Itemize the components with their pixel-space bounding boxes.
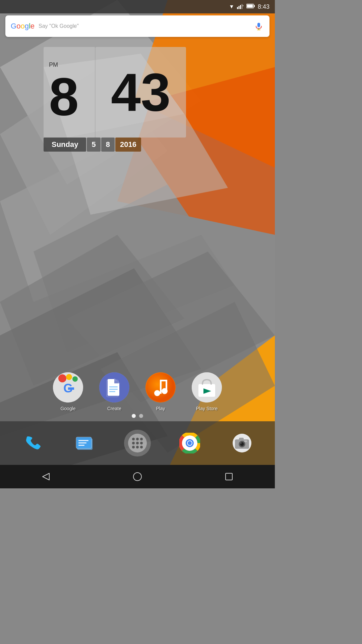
svg-point-73 bbox=[188, 441, 192, 445]
nav-home-button[interactable] bbox=[127, 467, 147, 487]
dock-apps-button[interactable] bbox=[124, 430, 151, 457]
svg-rect-17 bbox=[240, 5, 241, 9]
svg-rect-21 bbox=[254, 5, 255, 7]
svg-rect-16 bbox=[238, 6, 239, 9]
dock-camera[interactable] bbox=[229, 430, 255, 457]
svg-rect-54 bbox=[78, 440, 88, 441]
date-year: 2016 bbox=[115, 138, 141, 152]
google-app-label: Google bbox=[60, 406, 75, 411]
svg-marker-82 bbox=[43, 473, 49, 480]
clock-hour: 8 bbox=[49, 70, 79, 123]
play-app-label: Play bbox=[156, 406, 165, 411]
page-indicator-1 bbox=[132, 414, 136, 418]
clock-widget: PM 8 43 Sunday 5 8 2016 bbox=[44, 47, 186, 152]
svg-rect-31 bbox=[68, 387, 74, 390]
svg-point-42 bbox=[154, 390, 160, 396]
svg-rect-38 bbox=[109, 391, 115, 392]
app-grid: G Google Create bbox=[0, 372, 275, 411]
date-day-num: 8 bbox=[101, 138, 115, 152]
svg-point-62 bbox=[136, 442, 139, 444]
svg-rect-37 bbox=[109, 389, 118, 390]
svg-rect-15 bbox=[237, 7, 238, 9]
svg-point-59 bbox=[136, 438, 139, 440]
nav-back-button[interactable] bbox=[36, 467, 56, 487]
nav-bar bbox=[0, 465, 275, 488]
create-app-icon bbox=[99, 372, 129, 402]
dock-chrome[interactable] bbox=[176, 430, 203, 457]
date-month: 5 bbox=[87, 138, 100, 152]
svg-point-28 bbox=[66, 374, 72, 380]
svg-rect-23 bbox=[257, 23, 260, 27]
app-icon-create[interactable]: Create bbox=[99, 372, 129, 411]
svg-point-63 bbox=[140, 442, 143, 444]
app-icon-play[interactable]: Play bbox=[145, 372, 176, 411]
svg-point-83 bbox=[133, 473, 141, 481]
signal-icon: R bbox=[237, 4, 244, 10]
svg-text:R: R bbox=[242, 5, 244, 7]
svg-point-79 bbox=[241, 443, 242, 444]
search-bar[interactable]: Google Say "Ok Google" bbox=[5, 15, 269, 37]
svg-point-66 bbox=[140, 446, 143, 448]
svg-rect-81 bbox=[244, 440, 247, 442]
play-app-icon bbox=[145, 372, 176, 402]
svg-rect-55 bbox=[78, 442, 86, 443]
svg-rect-56 bbox=[78, 445, 84, 446]
page-indicator-2 bbox=[139, 414, 143, 418]
svg-point-65 bbox=[136, 446, 139, 448]
play-store-app-label: Play Store bbox=[196, 406, 218, 411]
app-icon-google[interactable]: G Google bbox=[53, 372, 83, 411]
clock-minute: 43 bbox=[111, 65, 171, 119]
google-app-icon: G bbox=[53, 372, 83, 402]
google-logo: Google bbox=[11, 22, 35, 31]
nav-recent-button[interactable] bbox=[219, 467, 239, 487]
app-icon-play-store[interactable]: Play Store bbox=[192, 372, 222, 411]
svg-rect-84 bbox=[226, 473, 232, 480]
svg-rect-36 bbox=[109, 386, 118, 387]
clock-hour-block: PM 8 bbox=[44, 47, 96, 138]
svg-rect-46 bbox=[166, 380, 167, 392]
dock bbox=[0, 421, 275, 465]
svg-point-61 bbox=[132, 442, 135, 444]
date-day: Sunday bbox=[44, 138, 86, 152]
svg-rect-80 bbox=[239, 438, 244, 440]
svg-point-58 bbox=[132, 438, 135, 440]
clock-minute-block: 43 bbox=[96, 47, 186, 138]
date-row: Sunday 5 8 2016 bbox=[44, 138, 186, 152]
mic-icon[interactable] bbox=[253, 21, 264, 32]
svg-point-29 bbox=[72, 376, 78, 382]
page-indicators bbox=[0, 414, 275, 418]
status-time: 8:43 bbox=[258, 3, 269, 10]
battery-icon bbox=[246, 3, 255, 10]
dock-messages[interactable] bbox=[72, 430, 99, 457]
wifi-icon: ▼ bbox=[229, 4, 234, 10]
svg-point-60 bbox=[140, 438, 143, 440]
play-store-app-icon bbox=[192, 372, 222, 402]
svg-rect-22 bbox=[247, 5, 253, 8]
dock-phone[interactable] bbox=[19, 430, 46, 457]
search-hint: Say "Ok Google" bbox=[39, 23, 253, 29]
create-app-label: Create bbox=[107, 406, 121, 411]
svg-point-64 bbox=[132, 446, 135, 448]
svg-rect-44 bbox=[160, 380, 162, 394]
status-bar: ▼ R 8:43 bbox=[0, 0, 275, 13]
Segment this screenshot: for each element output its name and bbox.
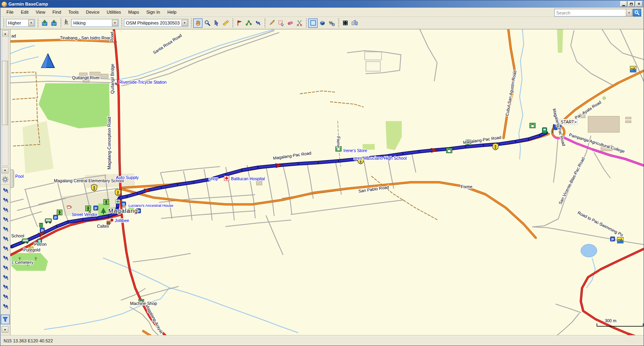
track-list-item[interactable]	[0, 205, 10, 214]
map-label: Machine Shop	[130, 301, 157, 306]
footprints-icon	[2, 187, 9, 194]
track-list-item[interactable]	[0, 292, 10, 301]
track-list-item[interactable]	[0, 224, 10, 234]
gear-icon	[2, 176, 9, 183]
toolbar: Higher▼Hiking▼OSM Philippines 20130503▼%	[0, 17, 644, 29]
menu-view[interactable]: View	[32, 8, 49, 16]
sidebar-scroll-down[interactable]: ▼	[2, 167, 8, 173]
track-point	[318, 162, 319, 163]
pharmacy-icon	[116, 200, 120, 204]
new-track-tool-button[interactable]	[253, 19, 262, 28]
map-arrow-icon	[51, 20, 57, 26]
track-point	[338, 161, 339, 161]
close-button[interactable]: ×	[636, 1, 642, 7]
hospital-icon	[224, 176, 229, 181]
map-label: Petron	[34, 242, 47, 247]
measure-tool-button[interactable]	[221, 19, 230, 28]
menu-sign-in[interactable]: Sign In	[142, 8, 163, 16]
attraction-icon	[86, 206, 91, 211]
map-product-combo[interactable]: OSM Philippines 20130503▼	[124, 19, 188, 27]
menu-tools[interactable]: Tools	[65, 8, 83, 16]
track-list-item[interactable]	[0, 243, 10, 253]
sidebar-scroll-thumb[interactable]	[2, 61, 8, 125]
track-point	[499, 144, 500, 144]
menu-utilities[interactable]: Utilities	[103, 8, 124, 16]
minimize-button[interactable]	[620, 1, 627, 7]
track-list-item[interactable]	[0, 263, 10, 272]
land-area	[557, 29, 563, 53]
map-label: School	[11, 233, 24, 238]
sidebar-scrollbar[interactable]	[2, 36, 8, 166]
map-product-combo-arrow-icon[interactable]: ▼	[182, 20, 188, 26]
track-point	[97, 218, 97, 218]
shrink-tool-button[interactable]: %	[327, 19, 336, 28]
menu-device[interactable]: Device	[82, 8, 103, 16]
filter-funnel-icon[interactable]	[1, 315, 10, 324]
marquee-icon	[278, 20, 284, 26]
sidebar-scroll-up[interactable]: ▲	[2, 30, 9, 37]
view-3d-tool-button[interactable]	[318, 19, 327, 28]
menu-edit[interactable]: Edit	[17, 8, 32, 16]
footprints-icon	[2, 254, 9, 262]
menu-maps[interactable]: Maps	[125, 8, 143, 16]
track-list-item[interactable]	[0, 301, 10, 311]
attraction-icon	[57, 210, 62, 215]
svg-text:P: P	[54, 216, 57, 220]
panel-collapse-handle[interactable]	[10, 169, 14, 188]
search-input[interactable]	[554, 9, 626, 16]
track-point	[419, 151, 419, 152]
map-label: Street Vendor	[72, 212, 98, 217]
full-screen-tool-button[interactable]	[341, 19, 350, 28]
install-maps-button[interactable]	[40, 19, 49, 28]
track-list-item[interactable]	[0, 185, 10, 195]
track-list-item[interactable]	[0, 282, 10, 292]
activity-combo-arrow-icon[interactable]: ▼	[112, 20, 118, 26]
track-list-item[interactable]	[0, 214, 10, 224]
footprints-icon	[2, 264, 9, 271]
menu-help[interactable]: Help	[164, 8, 180, 16]
draw-tool-button[interactable]	[267, 19, 276, 28]
map-label: ad	[11, 33, 16, 38]
track-list-item[interactable]	[0, 234, 10, 243]
menu-file[interactable]: File	[3, 8, 17, 16]
search-dropdown-arrow-icon[interactable]: ▼	[626, 9, 632, 16]
search-button[interactable]	[633, 9, 641, 16]
map-canvas[interactable]: PPPPPPadTinabang - San Isidro RoadSanta …	[10, 29, 644, 336]
map-label: Balitucan Hospital	[231, 176, 265, 181]
track-point	[83, 219, 83, 220]
receive-maps-button[interactable]	[49, 19, 58, 28]
swimming-icon	[630, 66, 636, 72]
toolbar-grip	[37, 19, 39, 27]
select-items-tool-button[interactable]	[276, 19, 285, 28]
map-label: Caltex	[97, 224, 109, 229]
pan-tool-button[interactable]	[193, 19, 202, 28]
new-route-tool-button[interactable]	[244, 19, 253, 28]
track-list-item[interactable]	[0, 195, 10, 205]
track-list-item[interactable]	[0, 253, 10, 263]
map-label: Irene's Store	[343, 148, 367, 153]
new-waypoint-tool-button[interactable]	[235, 19, 244, 28]
detail-level-combo-arrow-icon[interactable]: ▼	[28, 20, 34, 26]
menu-find[interactable]: Find	[49, 8, 64, 16]
map-label: Fixme	[461, 184, 473, 189]
map-label: Magalang	[108, 207, 138, 214]
divide-tool-button[interactable]	[295, 19, 304, 28]
track-point	[539, 135, 540, 136]
sidebar-scroll-down-2[interactable]: ▼	[2, 326, 8, 333]
track-point	[225, 174, 226, 175]
detail-level-combo-value: Higher	[8, 21, 28, 25]
show-detail-window-tool-button[interactable]	[308, 19, 318, 28]
select-tool-button[interactable]	[212, 19, 221, 28]
transfer-tool-button[interactable]	[350, 19, 359, 28]
activity-combo[interactable]: Hiking▼	[71, 19, 119, 27]
building	[256, 181, 262, 185]
detail-level-combo[interactable]: Higher▼	[6, 19, 35, 27]
erase-tool-button[interactable]	[285, 19, 295, 28]
zoom-tool-button[interactable]	[202, 19, 212, 28]
gear-icon[interactable]	[1, 174, 10, 185]
route-icon	[246, 20, 252, 26]
track-list-item[interactable]	[0, 272, 10, 282]
restore-button[interactable]	[628, 1, 635, 7]
svg-text:P: P	[41, 229, 43, 233]
title-bar[interactable]: Garmin BaseCamp ×	[0, 0, 644, 8]
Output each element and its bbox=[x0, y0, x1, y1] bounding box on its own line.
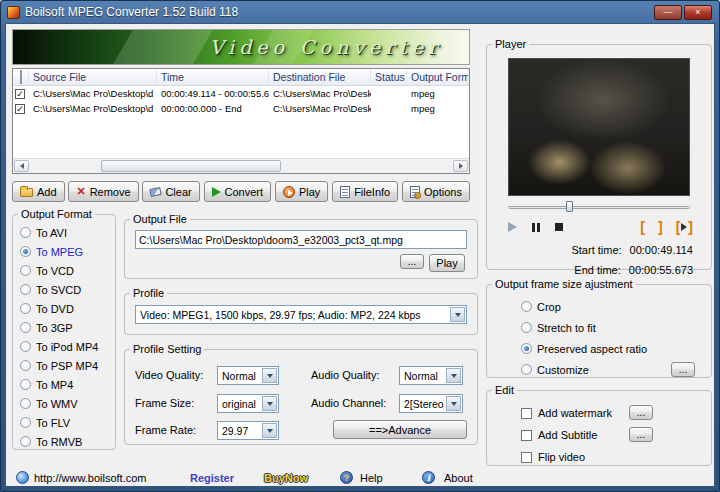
━━━━━━━━━━
### Exercise description
If a line in the entries contains the word "route", copy that line out.

### Exercise response
new-route-tool-button[interactable]	[244, 19, 253, 28]
route-icon	[246, 20, 252, 26]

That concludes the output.